__Task statement__:
Copy each line of the data that has "extra" in it.
====
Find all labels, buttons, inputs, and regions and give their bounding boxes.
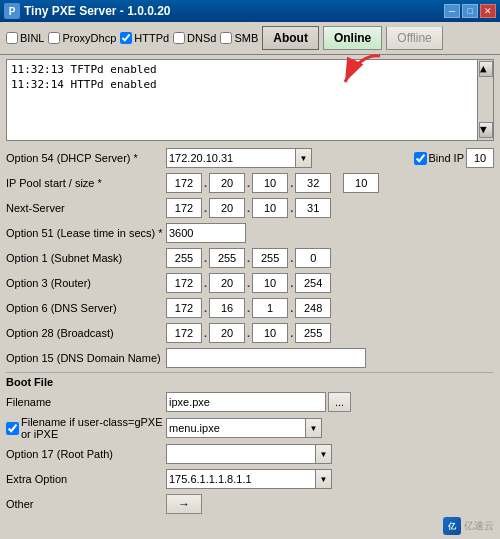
option3-label: Option 3 (Router)	[6, 277, 166, 289]
option3-d[interactable]	[295, 273, 331, 293]
option3-inputs: . . .	[166, 273, 494, 293]
ip-pool-b[interactable]	[209, 173, 245, 193]
next-server-b[interactable]	[209, 198, 245, 218]
option54-dropdown-container: ▼	[166, 148, 408, 168]
browse-button[interactable]: ...	[328, 392, 351, 412]
bind-ip-label-container[interactable]: Bind IP	[414, 152, 464, 165]
httpd-checkbox-container[interactable]: HTTPd	[120, 32, 169, 44]
option6-a[interactable]	[166, 298, 202, 318]
bind-ip-input[interactable]	[466, 148, 494, 168]
other-arrow-button[interactable]: →	[166, 494, 202, 514]
option54-dropdown-arrow[interactable]: ▼	[296, 148, 312, 168]
option1-c[interactable]	[252, 248, 288, 268]
filename-input[interactable]	[166, 392, 326, 412]
extra-option-label: Extra Option	[6, 473, 166, 485]
extra-option-inputs: ▼	[166, 469, 494, 489]
option28-c[interactable]	[252, 323, 288, 343]
ip-dot-1: .	[204, 177, 207, 189]
option15-input[interactable]	[166, 348, 366, 368]
httpd-label: HTTPd	[134, 32, 169, 44]
option6-d[interactable]	[295, 298, 331, 318]
log-scrollbar[interactable]: ▲ ▼	[477, 60, 493, 140]
ip-dot-2: .	[247, 177, 250, 189]
offline-button[interactable]: Offline	[386, 26, 442, 50]
option17-inputs: ▼	[166, 444, 494, 464]
option51-input[interactable]	[166, 223, 246, 243]
ip-pool-a[interactable]	[166, 173, 202, 193]
filename-label: Filename	[6, 396, 166, 408]
window-title: Tiny PXE Server - 1.0.0.20	[24, 4, 171, 18]
dnsd-checkbox-container[interactable]: DNSd	[173, 32, 216, 44]
option17-label: Option 17 (Root Path)	[6, 448, 166, 460]
option1-row: Option 1 (Subnet Mask) . . .	[6, 247, 494, 269]
binl-label: BINL	[20, 32, 44, 44]
binl-checkbox[interactable]	[6, 32, 18, 44]
toolbar: BINL ProxyDhcp HTTPd DNSd SMB About Onli…	[0, 22, 500, 55]
option28-b[interactable]	[209, 323, 245, 343]
option1-a[interactable]	[166, 248, 202, 268]
scrollbar-up-arrow[interactable]: ▲	[479, 61, 493, 77]
option51-inputs	[166, 223, 494, 243]
smb-checkbox[interactable]	[220, 32, 232, 44]
option28-row: Option 28 (Broadcast) . . .	[6, 322, 494, 344]
scrollbar-down-arrow[interactable]: ▼	[479, 122, 493, 138]
bind-ip-checkbox[interactable]	[414, 152, 427, 165]
option17-input[interactable]	[166, 444, 316, 464]
extra-option-arrow[interactable]: ▼	[316, 469, 332, 489]
close-button[interactable]: ✕	[480, 4, 496, 18]
option28-inputs: . . .	[166, 323, 494, 343]
next-server-inputs: . . .	[166, 198, 494, 218]
option3-c[interactable]	[252, 273, 288, 293]
extra-option-row: Extra Option ▼	[6, 468, 494, 490]
option17-row: Option 17 (Root Path) ▼	[6, 443, 494, 465]
next-server-c[interactable]	[252, 198, 288, 218]
other-label: Other	[6, 498, 166, 510]
option54-inputs: ▼ Bind IP	[166, 148, 494, 168]
maximize-button[interactable]: □	[462, 4, 478, 18]
filename-if-arrow[interactable]: ▼	[306, 418, 322, 438]
ip-pool-row: IP Pool start / size * . . .	[6, 172, 494, 194]
option28-d[interactable]	[295, 323, 331, 343]
ip-pool-size[interactable]	[343, 173, 379, 193]
httpd-checkbox[interactable]	[120, 32, 132, 44]
ip-dot-3: .	[290, 177, 293, 189]
filename-if-input[interactable]	[166, 418, 306, 438]
option6-label: Option 6 (DNS Server)	[6, 302, 166, 314]
option51-label: Option 51 (Lease time in secs) *	[6, 227, 166, 239]
option1-inputs: . . .	[166, 248, 494, 268]
option6-c[interactable]	[252, 298, 288, 318]
online-button[interactable]: Online	[323, 26, 382, 50]
proxydhcp-checkbox-container[interactable]: ProxyDhcp	[48, 32, 116, 44]
ip-pool-c[interactable]	[252, 173, 288, 193]
dnsd-checkbox[interactable]	[173, 32, 185, 44]
option1-b[interactable]	[209, 248, 245, 268]
log-area: 11:32:13 TFTPd enabled 11:32:14 HTTPd en…	[6, 59, 494, 141]
option6-row: Option 6 (DNS Server) . . .	[6, 297, 494, 319]
ip-pool-d[interactable]	[295, 173, 331, 193]
next-server-a[interactable]	[166, 198, 202, 218]
other-inputs: →	[166, 494, 494, 514]
next-server-d[interactable]	[295, 198, 331, 218]
option28-a[interactable]	[166, 323, 202, 343]
option15-label: Option 15 (DNS Domain Name)	[6, 352, 166, 364]
option1-d[interactable]	[295, 248, 331, 268]
title-bar: P Tiny PXE Server - 1.0.0.20 ─ □ ✕	[0, 0, 500, 22]
option6-b[interactable]	[209, 298, 245, 318]
binl-checkbox-container[interactable]: BINL	[6, 32, 44, 44]
proxydhcp-checkbox[interactable]	[48, 32, 60, 44]
extra-option-input[interactable]	[166, 469, 316, 489]
option54-input[interactable]	[166, 148, 296, 168]
filename-if-inputs: ▼	[166, 418, 494, 438]
option1-label: Option 1 (Subnet Mask)	[6, 252, 166, 264]
form-area: Option 54 (DHCP Server) * ▼ Bind IP IP P…	[0, 145, 500, 522]
option17-arrow[interactable]: ▼	[316, 444, 332, 464]
option28-label: Option 28 (Broadcast)	[6, 327, 166, 339]
smb-checkbox-container[interactable]: SMB	[220, 32, 258, 44]
about-button[interactable]: About	[262, 26, 319, 50]
option3-a[interactable]	[166, 273, 202, 293]
filename-if-checkbox[interactable]	[6, 422, 19, 435]
minimize-button[interactable]: ─	[444, 4, 460, 18]
proxydhcp-label: ProxyDhcp	[62, 32, 116, 44]
option3-b[interactable]	[209, 273, 245, 293]
log-line-2: 11:32:14 HTTPd enabled	[11, 77, 489, 92]
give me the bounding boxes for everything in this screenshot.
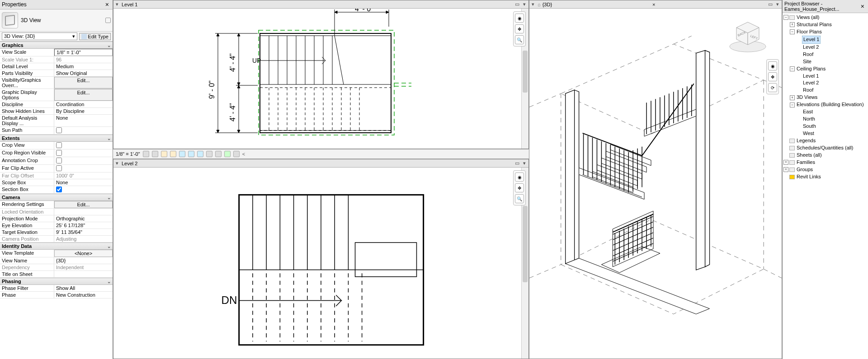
nav-pan-icon[interactable]: ✥ bbox=[515, 24, 524, 33]
prop-value[interactable] bbox=[54, 142, 113, 149]
view3d-canvas[interactable] bbox=[529, 9, 782, 359]
prop-value[interactable] bbox=[54, 271, 113, 277]
tree-label[interactable]: Level 1 bbox=[802, 73, 820, 80]
nav-wheel-icon[interactable]: ◉ bbox=[515, 14, 524, 23]
checkbox[interactable] bbox=[56, 158, 62, 163]
tree-label[interactable]: North bbox=[802, 116, 816, 123]
prop-value[interactable]: 25' 6 17/128" bbox=[54, 222, 113, 228]
level1-nav-widget[interactable]: ◉✥🔍 bbox=[513, 11, 526, 47]
tree-label[interactable]: Level 2 bbox=[802, 79, 820, 87]
level1-menu-icon[interactable]: ▾ bbox=[114, 1, 120, 7]
checkbox[interactable] bbox=[56, 142, 62, 148]
tree-label[interactable]: Legends bbox=[796, 137, 816, 145]
expand-icon[interactable]: − bbox=[790, 66, 795, 71]
project-tree[interactable]: −Views (all)+Structural Plans−Floor Plan… bbox=[783, 13, 868, 359]
type-selector-row[interactable]: 3D View bbox=[0, 9, 113, 32]
tree-label[interactable]: Level 2 bbox=[802, 44, 820, 51]
prop-row[interactable]: Eye Elevation25' 6 17/128" bbox=[0, 222, 113, 229]
properties-grid[interactable]: Graphics⌄View Scale1/8" = 1'-0"Scale Val… bbox=[0, 42, 113, 359]
nav-wheel-icon[interactable]: ◉ bbox=[768, 61, 777, 70]
tree-label[interactable]: Structural Plans bbox=[796, 21, 833, 28]
tree-views-root[interactable]: −Views (all) bbox=[783, 14, 867, 21]
crop-show-icon[interactable] bbox=[197, 151, 203, 157]
expand-icon[interactable]: + bbox=[783, 167, 788, 172]
expand-icon[interactable]: − bbox=[790, 103, 795, 107]
tree-elevations[interactable]: −Elevations (Building Elevation) bbox=[783, 101, 867, 108]
properties-close-icon[interactable]: × bbox=[104, 1, 111, 8]
prop-value[interactable]: None bbox=[54, 179, 113, 186]
tree-sheets[interactable]: Sheets (all) bbox=[783, 152, 867, 159]
group-header[interactable]: Camera⌄ bbox=[0, 194, 113, 201]
expand-icon[interactable]: + bbox=[790, 22, 795, 27]
tree-label[interactable]: Site bbox=[802, 58, 812, 65]
tree-families[interactable]: +Families bbox=[783, 159, 867, 166]
tree-floor-level1[interactable]: Level 1 bbox=[783, 36, 867, 44]
reveal-icon[interactable] bbox=[224, 151, 231, 157]
sun-path-icon[interactable] bbox=[161, 151, 167, 157]
visual-style-icon[interactable] bbox=[152, 151, 158, 157]
prop-row[interactable]: Visibility/Graphics Overr...Edit... bbox=[0, 77, 113, 89]
viewport-level1[interactable]: ▾ Level 1 ▭▾ 4' - 0" bbox=[113, 0, 529, 149]
level2-max-icon[interactable]: ▭ bbox=[514, 160, 520, 166]
detail-icon[interactable] bbox=[143, 151, 149, 157]
prop-row[interactable]: Target Elevation9' 11 35/64" bbox=[0, 229, 113, 236]
prop-row[interactable]: Scope BoxNone bbox=[0, 179, 113, 186]
tree-label[interactable]: 3D Views bbox=[796, 94, 818, 101]
tree-label[interactable]: Views (all) bbox=[796, 14, 821, 21]
group-header[interactable]: Graphics⌄ bbox=[0, 42, 113, 49]
crop-icon[interactable] bbox=[188, 151, 194, 157]
prop-value[interactable]: Coordination bbox=[54, 101, 113, 107]
level1-canvas[interactable]: 4' - 0" 9' - 0" bbox=[113, 9, 528, 149]
group-header[interactable]: Identity Data⌄ bbox=[0, 242, 113, 250]
tree-3d-views[interactable]: +3D Views bbox=[783, 94, 867, 101]
home-icon[interactable]: ⌂ bbox=[538, 2, 541, 7]
tree-groups[interactable]: +Groups bbox=[783, 166, 867, 173]
tree-ceiling-plans[interactable]: −Ceiling Plans bbox=[783, 65, 867, 73]
render-icon[interactable] bbox=[179, 151, 185, 157]
tree-elev-west[interactable]: West bbox=[783, 130, 867, 137]
nav-zoom-icon[interactable]: 🔍 bbox=[515, 194, 524, 203]
prop-value[interactable]: By Discipline bbox=[54, 108, 113, 114]
worksharing-icon[interactable] bbox=[233, 151, 240, 157]
view3d-max-icon[interactable]: ▭ bbox=[767, 1, 774, 7]
view3d-close-icon[interactable]: × bbox=[652, 2, 655, 7]
prop-value[interactable]: {3D} bbox=[54, 257, 113, 264]
tree-label[interactable]: South bbox=[802, 123, 817, 130]
prop-row[interactable]: View Template<None> bbox=[0, 250, 113, 257]
checkbox[interactable] bbox=[56, 186, 62, 192]
view-control-bar[interactable]: 1/8" = 1'-0" < bbox=[113, 149, 529, 159]
prop-row[interactable]: Far Clip Active bbox=[0, 165, 113, 173]
viewcube[interactable]: BACK LEFT bbox=[727, 14, 768, 55]
prop-value[interactable]: 1/8" = 1'-0" bbox=[54, 49, 113, 56]
prop-row[interactable]: Parts VisibilityShow Original bbox=[0, 70, 113, 77]
prop-row[interactable]: Graphic Display OptionsEdit... bbox=[0, 89, 113, 101]
prop-value[interactable]: Orthographic bbox=[54, 215, 113, 222]
prop-row[interactable]: Title on Sheet bbox=[0, 271, 113, 278]
tree-ceiling-level2[interactable]: Level 2 bbox=[783, 79, 867, 87]
vcb-chevron-icon[interactable]: < bbox=[242, 151, 245, 157]
view3d-menu-icon[interactable]: ▾ bbox=[530, 1, 536, 7]
prop-row[interactable]: View Scale1/8" = 1'-0" bbox=[0, 49, 113, 56]
tree-label[interactable]: East bbox=[802, 108, 814, 116]
tree-floor-level2[interactable]: Level 2 bbox=[783, 44, 867, 51]
prop-value[interactable]: Show All bbox=[54, 285, 113, 291]
prop-value[interactable] bbox=[54, 127, 113, 134]
tree-label[interactable]: Roof bbox=[802, 51, 814, 58]
prop-row[interactable]: Crop Region Visible bbox=[0, 149, 113, 157]
level1-max-icon[interactable]: ▭ bbox=[514, 1, 520, 7]
tree-floor-roof[interactable]: Roof bbox=[783, 51, 867, 58]
prop-value[interactable] bbox=[54, 157, 113, 164]
tree-label[interactable]: Roof bbox=[802, 87, 814, 94]
prop-row[interactable]: DisciplineCoordination bbox=[0, 101, 113, 108]
prop-value[interactable]: None bbox=[54, 115, 113, 126]
prop-value[interactable] bbox=[54, 186, 113, 193]
prop-value[interactable]: Show Original bbox=[54, 70, 113, 76]
group-header[interactable]: Phasing⌄ bbox=[0, 278, 113, 285]
tree-label[interactable]: Floor Plans bbox=[796, 28, 823, 36]
tree-schedules[interactable]: Schedules/Quantities (all) bbox=[783, 145, 867, 152]
expand-icon[interactable]: − bbox=[790, 29, 795, 34]
tree-label[interactable]: Revit Links bbox=[796, 173, 822, 181]
view3d-ctrl-icon[interactable]: ▾ bbox=[774, 1, 781, 7]
level2-ctrl-icon[interactable]: ▾ bbox=[521, 160, 528, 166]
edit-type-button[interactable]: Edit Type bbox=[79, 33, 111, 40]
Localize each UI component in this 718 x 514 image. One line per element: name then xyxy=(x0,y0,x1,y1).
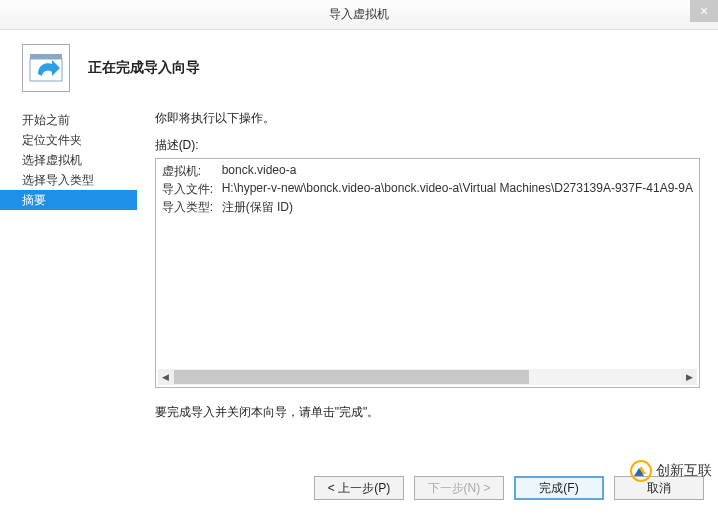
====
__Task solution__:
extra-option-label: Extra Option	[6, 473, 166, 485]
extra-option-inputs: ▼	[166, 469, 494, 489]
extra-option-arrow[interactable]: ▼	[316, 469, 332, 489]
extra-option-row: Extra Option ▼	[6, 468, 494, 490]
extra-option-input[interactable]	[166, 469, 316, 489]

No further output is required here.